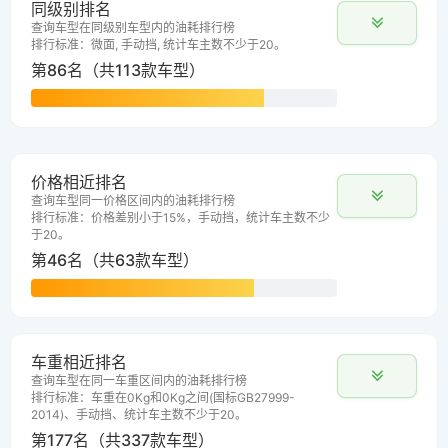
同级别排名
查询车型在同级别车型内的油耗排行榜
排行标准：微面, 手动挡, 统计车主数不少于20。
第86名（共113款车型）
价格相近排名
查询车型同一价格区间内的油耗排行榜
排行标准：价格差别小于15%，手动挡，统计车主数不少
于20。
第46名（共63款车型）
车重相近排名
查询车型在同一车重区间内的油耗排行榜
排行标准：车重在0Kg和0Kg之间(国标GB27999-
2014)、手动挡、统计车主数不少于20。
第177名（共337款车型）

§

### Goal of the exercise
Except for the pictures, set down each line of the records exactly as it appears.

### Solved exercise
同级别排名
查询车型在同级别车型内的油耗排行榜
排行标准：微面, 手动挡, 统计车主数不少于20。
第86名（共113款车型）
价格相近排名
查询车型同一价格区间内的油耗排行榜
排行标准：价格差别小于15%，手动挡，统计车主数不少
于20。
第46名（共63款车型）
车重相近排名
查询车型在同一车重区间内的油耗排行榜
排行标准：车重在0Kg和0Kg之间(国标GB27999-
2014)、手动挡、统计车主数不少于20。
第177名（共337款车型）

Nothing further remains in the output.